Ho scritto parecchio tra le pagine trovate bianche, storie, lettere, canzoni, poesie e credo di aver usato un buon inchiostro, abbastanza indelebile, di certo, il migliore che avevo.

Un libro piccolo e corto, uno di quei rari libri per cui ritagli tempo che non hai, che ti lascia con il fiato sospeso, che ti fa ritardare, che ti induce a perdere ore di sonno pur di leggere un altro capitolo. Un libro con cui passare nottate a parlare del niente, con cui condividere serate su un dondolo buio con qualche pipistrello, un libro che descrive l'emozione e l'imbarazzo in tre mosse, un libro strano, che in qualche modo porterò con me, che spesso ho provato a chiudere senza riuscirci, che rimarrà disegnato sul muro del nostro paese. Un libro... il libro.

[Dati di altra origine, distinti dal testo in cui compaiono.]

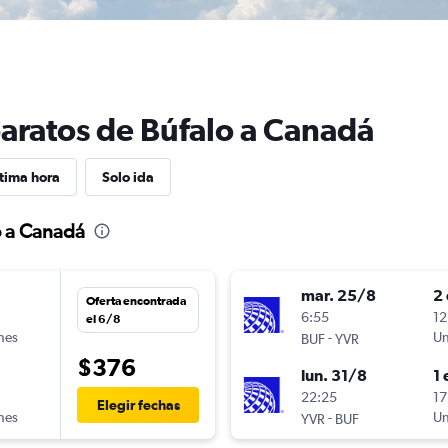
baratos de Búfalo a Canadá
tima hora
Solo ida
o a Canadá
mar. 25/8
2 
Oferta encontrada
6:55
12
el 6/8
ines
-
Un
BUF
YVR
$376
lun. 31/8
1 
22:25
17
Elegir fechas
ines
-
Un
YVR
BUF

ungiornoindefinito/05/2008

Si è chiuso. Lo sbattere delle copertine ha fatto un rumore sordo e doloroso, ha alzato molta polvere che mi è entrata dentro più di quanto già il libro avesse fatto, polvere che mi dà la sensazione di soffocare, ma che non mi fa tossire perché consapevole che il respiro successivo al colpo di tosse sarebbe a pieni polmoni e mi soffocherebbe di più, che non mi fa piangere perché le lacrime diventerebbero fango prima di lanciarsi a terra. Si sta diradando con una lentezza quasi irreale, anche perché di sventolare la mano davanti alla faccia per farla disperdere o di spostarmi davvero non ho voglia. Il mio respiro affannoso è l'unica cosa che mi fa sorridere, cerco di aprire gli occhi per vedere dov'è e riaprirlo, o, almeno, cerco di aprire gli occhi per osservarlo una volta ancora.

Giro altre biblioteche, tra donne poco vestite e ragazzine seminude, con la musica che mi fa male alle orecchie, leggo altri testi, altri best seller, io, "mangiatore di libri", infelice.